**SOURCE RECORDS**.

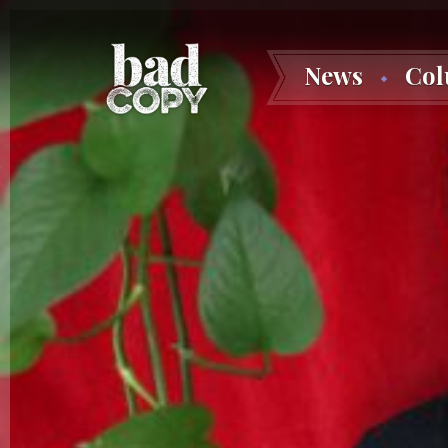
News
Co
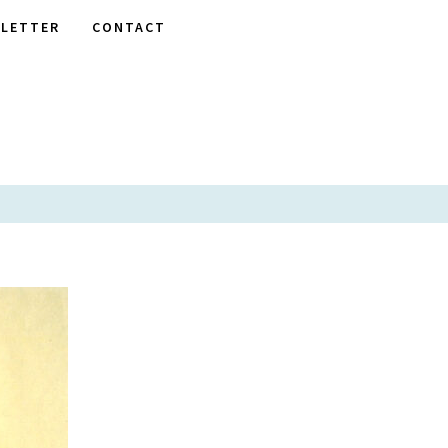
LETTER
CONTACT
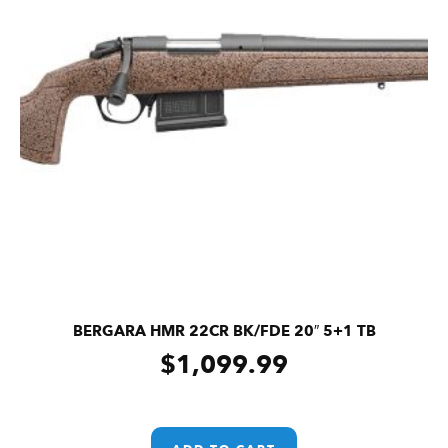
BERGARA HMR 22CR BK/FDE 20″ 5+1 TB
$
1,099.99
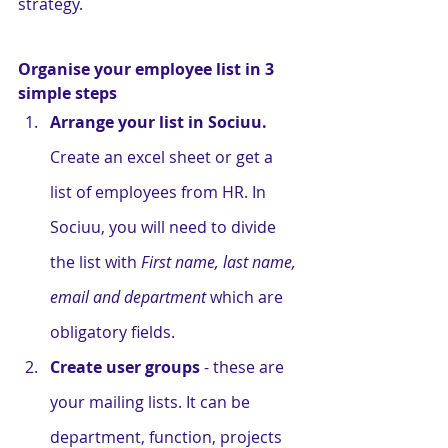
strategy. 
Organise your employee list in 3 
simple steps
Arrange your list in Sociuu. 
Create an excel sheet or get a 
list of employees from HR. In 
Sociuu, you will need to divide 
the list with 
First name, last name, 
email and department
 which are 
obligatory fields. 
Create user groups
 - these are 
your mailing lists. It can be 
department, function, projects 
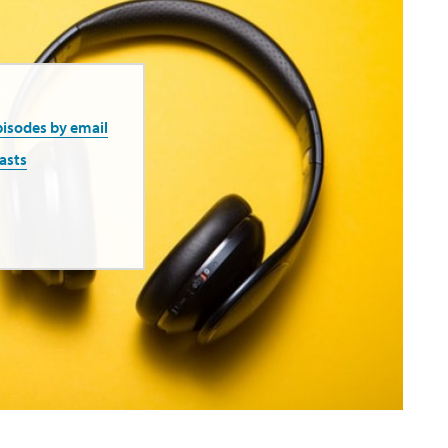
pisodes by email
asts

**WHAT YOU WILL DO**. Would you retype all the material above exactly, apart from its pictures?

**ANSWER SECTION**.
News
Co
LETTER
CONTACT
BERGARA HMR 22CR BK/FDE 20″ 5+1 TB
$
1,099.99
strategy. 
Organise your employee list in 3 
simple steps
Arrange your list in Sociuu. 
Create an excel sheet or get a 
list of employees from HR. In 
Sociuu, you will need to divide 
the list with 
First name, last name, 
email and department
 which are 
obligatory fields. 
Create user groups
 - these are 
your mailing lists. It can be 
department, function, projects 
pisodes by email
asts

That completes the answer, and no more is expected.